En effet, le continuum sécurité-défense est de plus en plus prégnant et mes différents déplacements en OPEX m’ont permis de mieux cerner que c’est en Afghanistan, au Mali, au Niger, au Tchad, au Liban ou encore en République Centrafricaine que se joue aussi et surtout notre sécurité.

C’est pour cela que les députés du Groupe UDI ont soutenu sans réserve le Président de la République et le Gouvernement chaque fois que l’intérêt de la France était en jeu, dans un esprit de responsabilité et d’union nationale.

Cela fut le cas pour le Mali et la Centrafrique, cela fut également le cas pour le lancement de l’opération Chammal en Irak ainsi que pour les frappes aériennes en Syrie. Ce sera le cas pour le traitement que nous appelons de nos vœux de la crise libyenne.

L’engagement de la France dans ces pays est un impératif pour combattre le terrorisme et la barbarie qui menacent nos valeurs et la sécurité de nos concitoyens.

En effet, plus il y aura de zones « grises » de non-droit, bases actives du terrorisme et de la criminalité internationale, plus le risque sera élevé en France et en Europe. Nous devons donc combattre notre ennemi tant à l’étranger que sur notre propre sol. L’opération Sentinelle, à ce titre, est un élément important de la lutte contre le terrorisme.

Le groupe UDI prend acte de la transmission du rapport sur l’emploi des forces sur le territoire national remis au Parlement conformément à l’article 7 de la loi de programmation militaire actualisée pour les années 2015 à 2019, à la suite d’une demande formulée par nos collègues sénateurs et que nous avions soutenue.

Lors de l’actualisation de cette même LPM, nous avions demandé que les opérations extérieures et intérieures en cours fassent l’objet d’un débat en séance plénière au Parlement deux fois par an. Nous espérons que cette proposition sera entendue par le Gouvernement, car il est à nos yeux essentiel que la représentation nationale tout entière, ainsi que l’ensemble de nos concitoyens, soient régulièrement informés sur les tenants et aboutissants des actions menées par la France sur les théâtres d’opérations extérieures, mais également sur notre territoire national.

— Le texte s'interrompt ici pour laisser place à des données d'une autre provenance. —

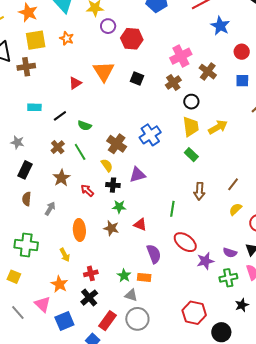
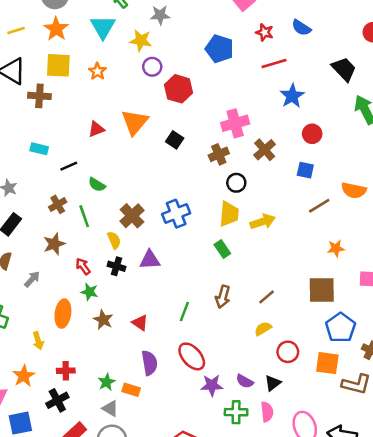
green star: (119, 207) -> (89, 292), moved

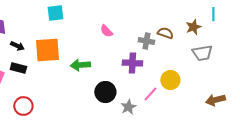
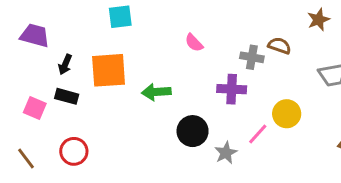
brown star: (193, 27) -> (318, 20), moved
black arrow: (17, 46) -> (65, 65), turned 88

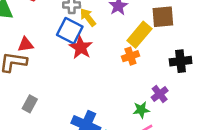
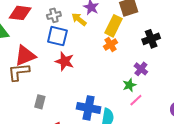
yellow arrow: (88, 17) -> (79, 19), moved
red triangle: (26, 45) -> (25, 56), size x1.6
red star: (81, 47) -> (65, 61), moved

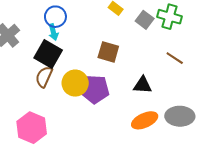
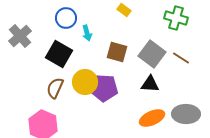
gray square: (145, 20) -> (152, 54), moved, size x1.5
cyan arrow: (53, 32) -> (87, 33), moved
brown semicircle: (44, 77) -> (55, 88), moved

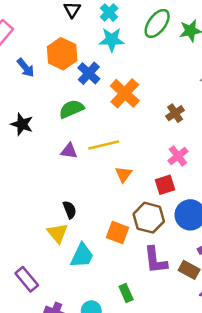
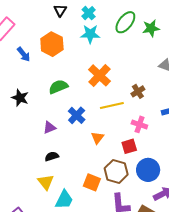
blue cross: (89, 73) -> (77, 115), moved
yellow line: (104, 145) -> (112, 106), moved
purple triangle: (69, 151) -> (49, 128), moved, turned -32
pink cross: (178, 156) -> (139, 124), turned -35
black semicircle: (70, 210) -> (52, 156), moved, turned -88

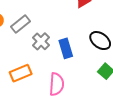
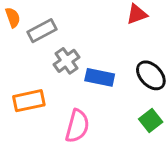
blue rectangle: (66, 48) -> (100, 77), turned -72

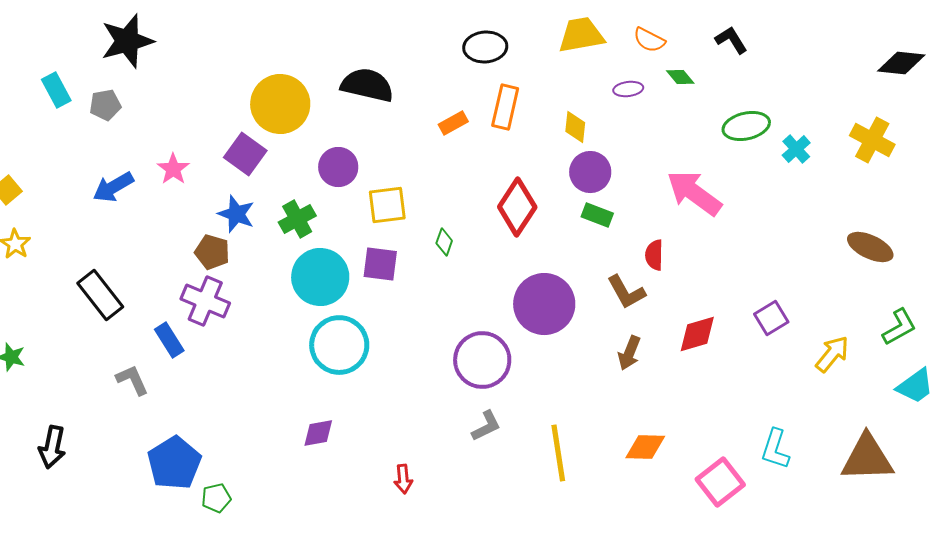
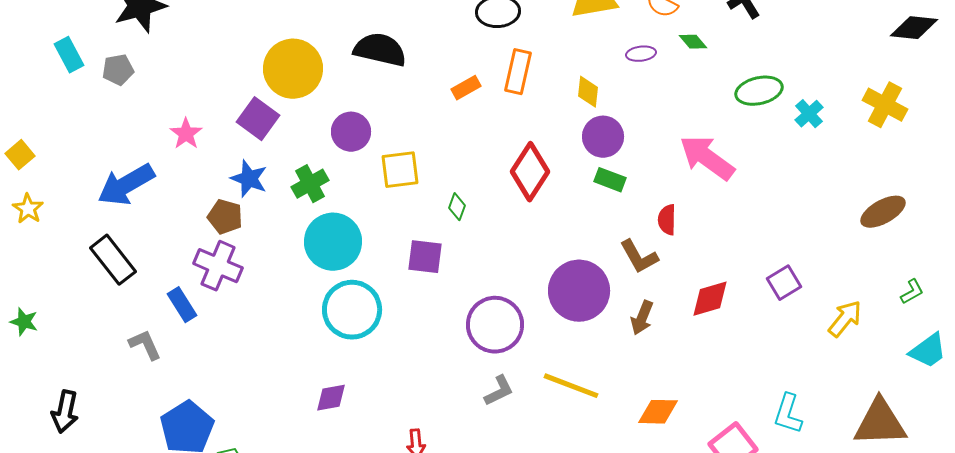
blue arrow: (113, 187) -> (126, 185), moved, size x1.4
brown ellipse: (870, 247) -> (883, 212), turned -54
purple square: (380, 264) -> (425, 257), moved
purple circle: (544, 304) -> (579, 291), moved
green L-shape: (899, 327) -> (912, 292), size x0.7
yellow line: (558, 453) -> (571, 386), moved, turned -60

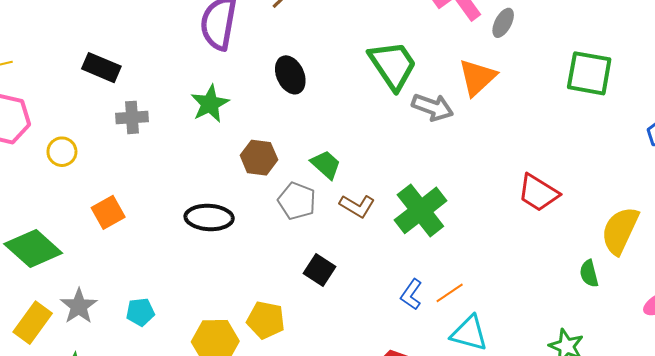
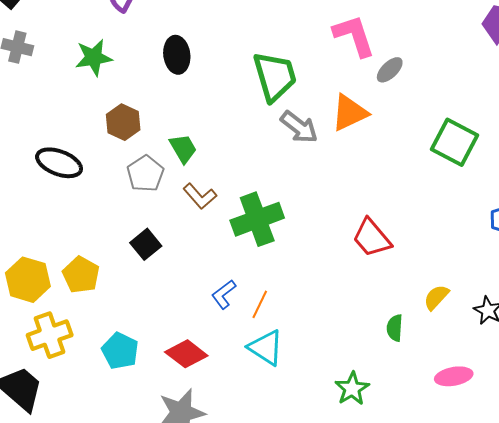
yellow semicircle: (620, 231) -> (436, 297), size x0.6
orange line: (450, 293) -> (260, 304), turned -48

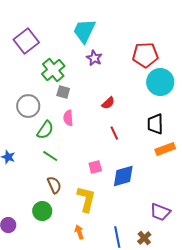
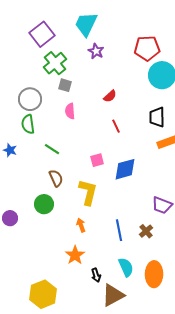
purple square: (26, 41) -> (42, 34), moved
green semicircle: (45, 130) -> (28, 124), moved, turned 138

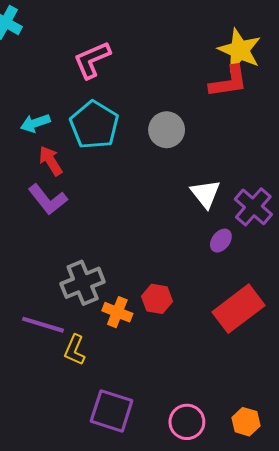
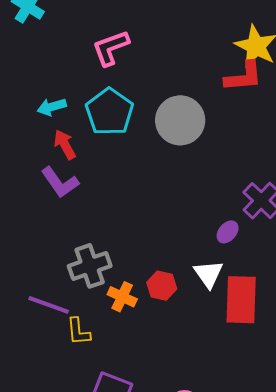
gray circle: (167, 130) -> (180, 120), size x1.4
white triangle: (205, 194) -> (208, 274), moved
red rectangle: (238, 309) -> (241, 300), turned -54
yellow L-shape: (75, 350) -> (78, 331), turned -32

Mes chers collègues, il est logique que les forces armées puissent intervenir ponctuellement sur le territoire national afin de rassurer et de protéger la population face à une menace terroriste d’ampleur telle que nous la connaissons actuellement.

Toutefois, dans un cadre juridique de légitime défense contraint, nos militaires assurent actuellement un rôle qui ne relève pas de leur mission première – la défense –, leurs missions se substituant de fait à celles de la police et de la gendarmerie, voire d’entreprises privées de services de sécurité et de défense.

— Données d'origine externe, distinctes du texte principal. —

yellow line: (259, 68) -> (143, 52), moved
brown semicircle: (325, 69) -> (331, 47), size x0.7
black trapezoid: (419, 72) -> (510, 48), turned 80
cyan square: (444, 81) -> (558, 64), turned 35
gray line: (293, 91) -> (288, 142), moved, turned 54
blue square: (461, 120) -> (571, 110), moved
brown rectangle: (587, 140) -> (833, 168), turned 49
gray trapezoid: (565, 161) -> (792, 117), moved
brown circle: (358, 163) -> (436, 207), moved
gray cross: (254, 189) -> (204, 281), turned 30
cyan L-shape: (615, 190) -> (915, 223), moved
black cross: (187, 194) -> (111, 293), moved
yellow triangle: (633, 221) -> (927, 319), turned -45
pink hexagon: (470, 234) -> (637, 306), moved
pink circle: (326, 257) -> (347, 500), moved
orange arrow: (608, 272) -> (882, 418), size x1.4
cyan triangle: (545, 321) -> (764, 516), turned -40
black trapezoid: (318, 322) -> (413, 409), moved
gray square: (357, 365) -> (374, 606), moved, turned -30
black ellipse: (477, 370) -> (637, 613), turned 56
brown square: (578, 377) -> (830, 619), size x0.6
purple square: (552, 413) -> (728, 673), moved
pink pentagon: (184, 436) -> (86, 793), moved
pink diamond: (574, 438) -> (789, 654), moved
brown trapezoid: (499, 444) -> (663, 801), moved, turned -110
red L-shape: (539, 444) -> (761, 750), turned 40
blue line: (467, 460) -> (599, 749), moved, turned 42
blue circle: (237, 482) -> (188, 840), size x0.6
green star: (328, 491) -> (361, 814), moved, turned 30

C’est pourquoi l’installation dans la durée d’un dispositif tel que l’opération Sentinelle nous interpelle.

Comme le souligne le rapport du Gouvernement, « extraordinaire » dans son principe, cet emploi sur le territoire national doit demeurer « extraordinaire » dans le temps.

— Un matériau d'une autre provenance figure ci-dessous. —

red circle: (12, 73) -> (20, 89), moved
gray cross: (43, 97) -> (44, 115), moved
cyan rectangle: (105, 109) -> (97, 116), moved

En effet, nos armées sont au maximum de leurs possibilités : 34 000 hommes sont actuellement engagés, dont près de 11 000 en France métropolitaine, mais également dans 25 opérations extérieures. C’est un niveau jamais atteint depuis la fin de la guerre d’Algérie.

Dès 2013, le groupe UDI avait fait part de ses inquiétudes et de ses réserves. Nous nous étions en conséquence opposés aux budgets successifs ainsi qu’à la loi de programmation militaire pour les années 2014 à 2019, mettant en garde le Gouvernement sur le manque de moyens, mais également sur les conséquences dramatiques des baisses d’effectifs prévues : 23 500 postes supplémentaires devaient être supprimés, s’ajoutant aux 54 000 postes supprimés dans la précédente LPM.

Si cette trajectoire avait été maintenue, les effectifs de la défense auraient diminué d’un quart en dix ans, entre 2009 et 2019. En 2014, le ministère de la défense, à lui seul, a assumé près de 60 % des suppressions d’emplois d’État. En 2015, il était prévu que ce ratio augmente encore jusqu’à 66 %.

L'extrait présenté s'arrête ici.